We can simply visualize the runtime:

import seaborn as sns

data = pd.DataFrame()
data['clustering'] = ['DBSCAN', 'HDBSCAN', 'Quickshift++', 'CLASSIX']
data['runtime'] = timing

plt.figure(figsize=(12,6))
sns.set(font_scale=2, style="whitegrid")
ax = sns.barplot(x="clustering", y="runtime", data=data)
plt.savefig('results/runtime.png', bbox_inches='tight')

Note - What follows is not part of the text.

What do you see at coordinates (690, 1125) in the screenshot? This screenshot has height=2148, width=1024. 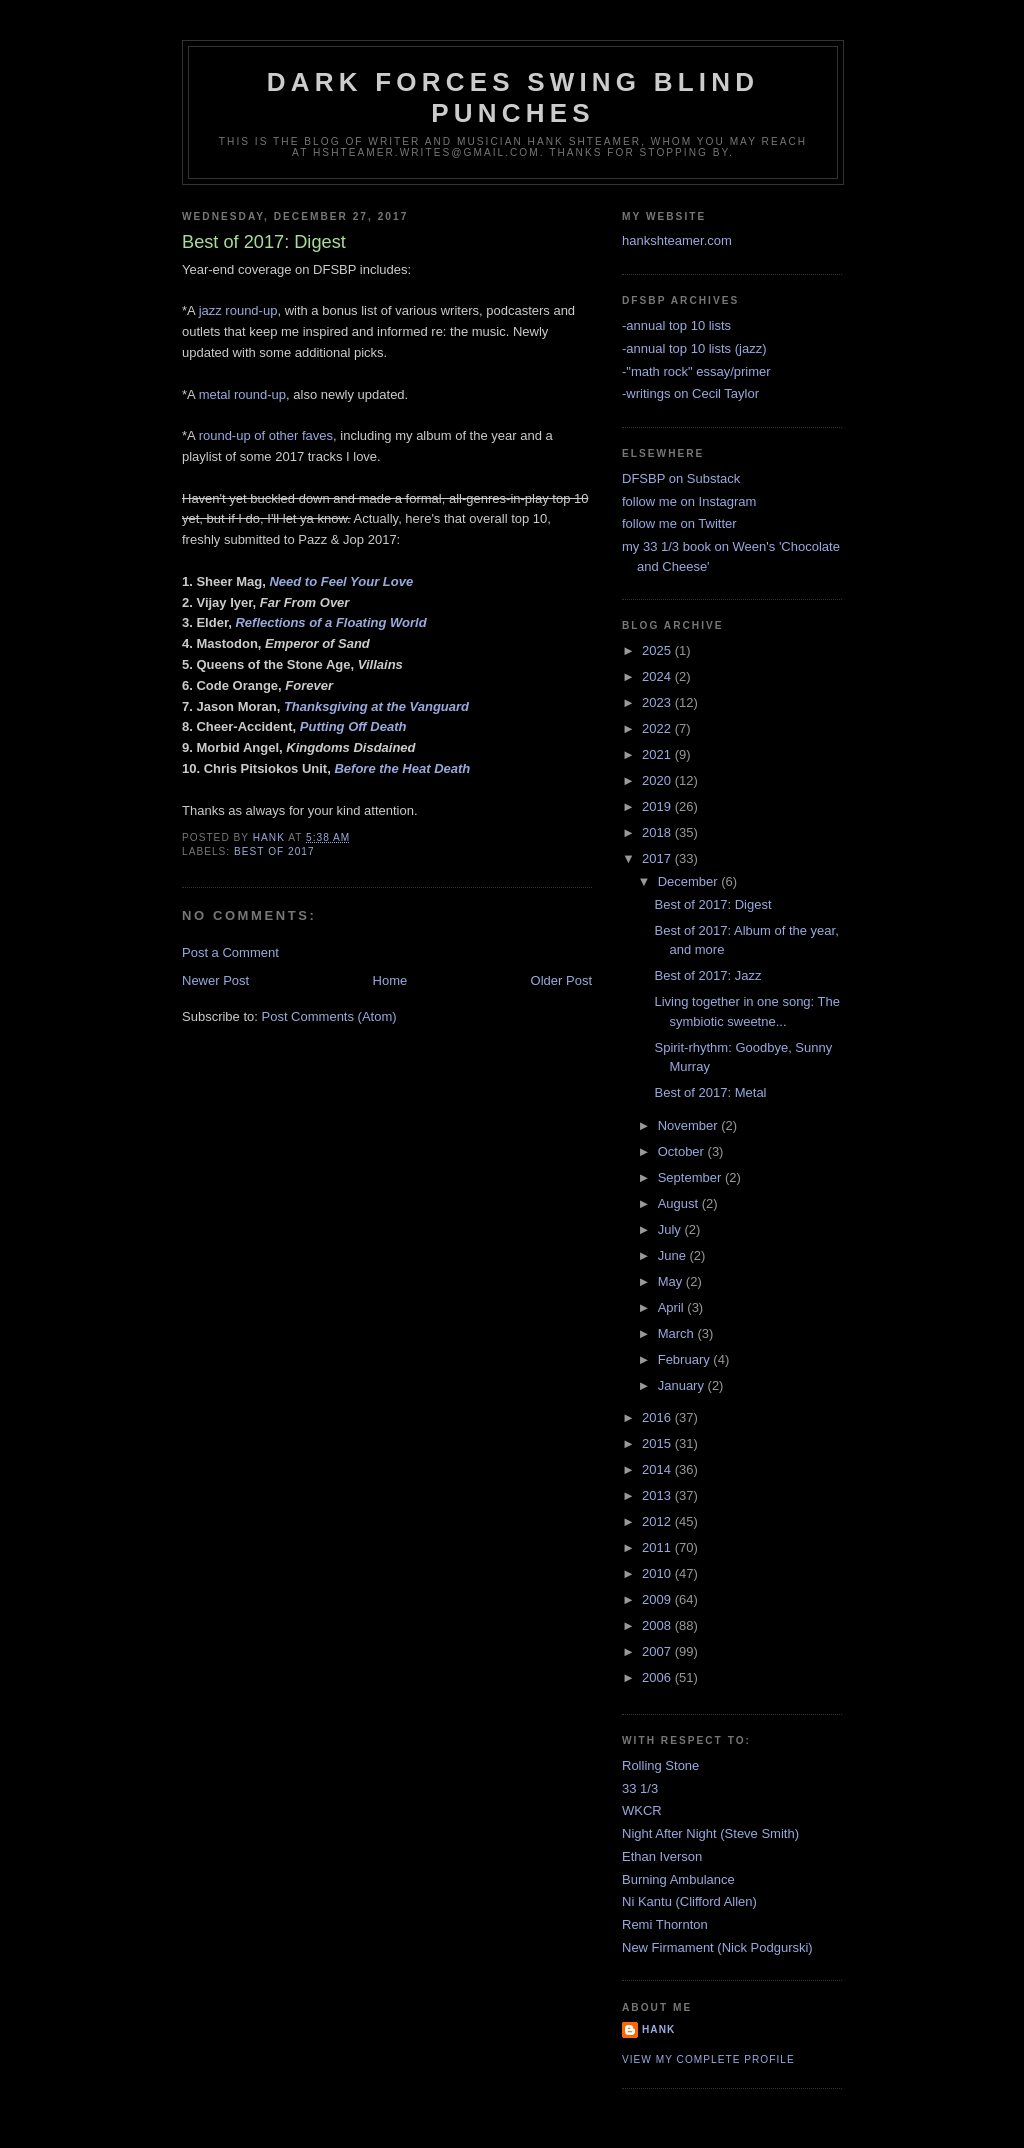 I see `November` at bounding box center [690, 1125].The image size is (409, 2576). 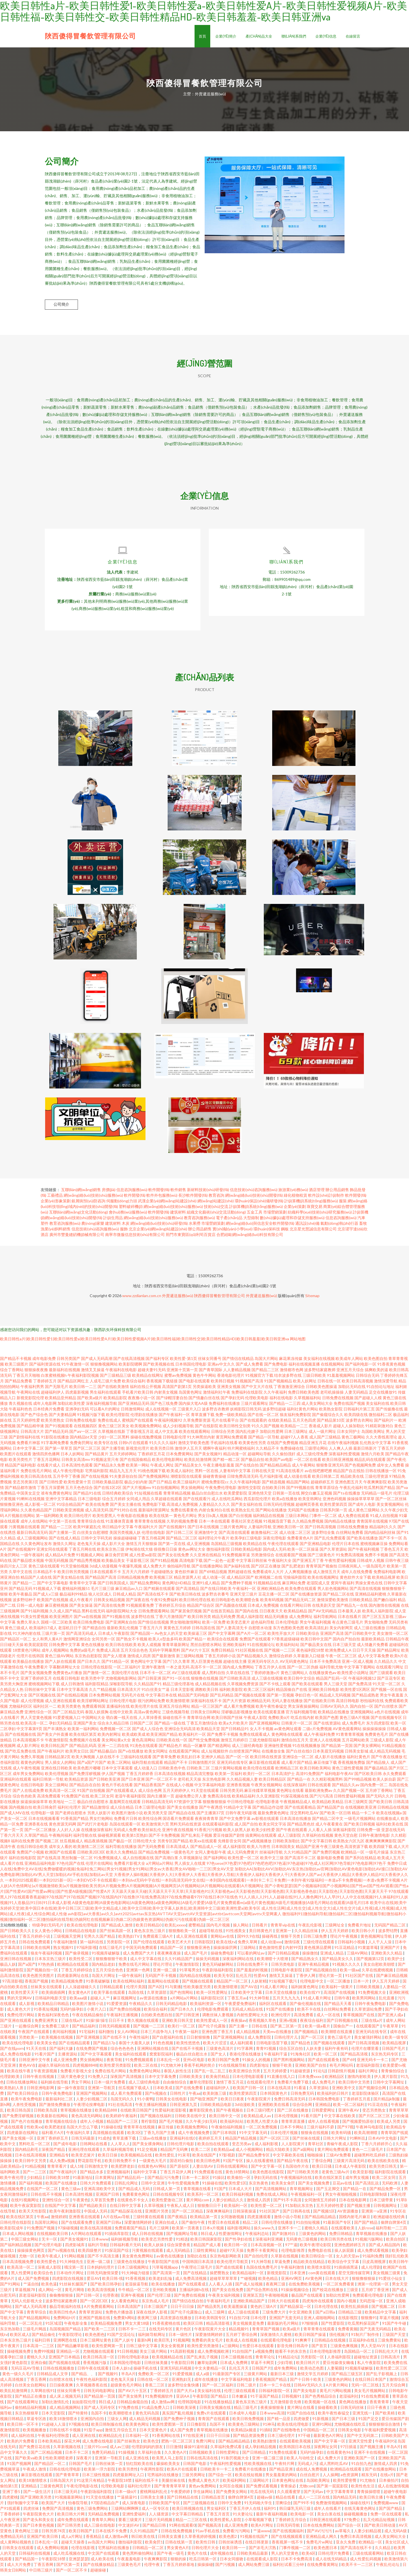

The runtime bar plot is as below, we can see that CLASSIX achieves the fastest speed even if it runs with the whole data.

_images/runtime_kamil.png

Gaussian blobs

To provide another insight for clustering comparison with respect to runtime, we compare these algorithms by fixing optimal parameter setting on synthetic Gaussian blobs data with increasing size and dimension. So as to obtain a fair comparison of their runtime, we hope the clustering accuracy for all algorithms remains the same as much as possible as the data change. On the other hand, this experiment manifests the sensitivity of parameter settings to environmental settings. This Gaussian blobs test can be referred to in CLASSIX’s paper. The test is referenced from https://hdbscan.readthedocs.io/en/latest/performance_and_scalability.html.

_images/performance.png

As we see from the figure, CLASSIX compares favorably against other algorithms while achieving the fastest speed and stable runtime among them.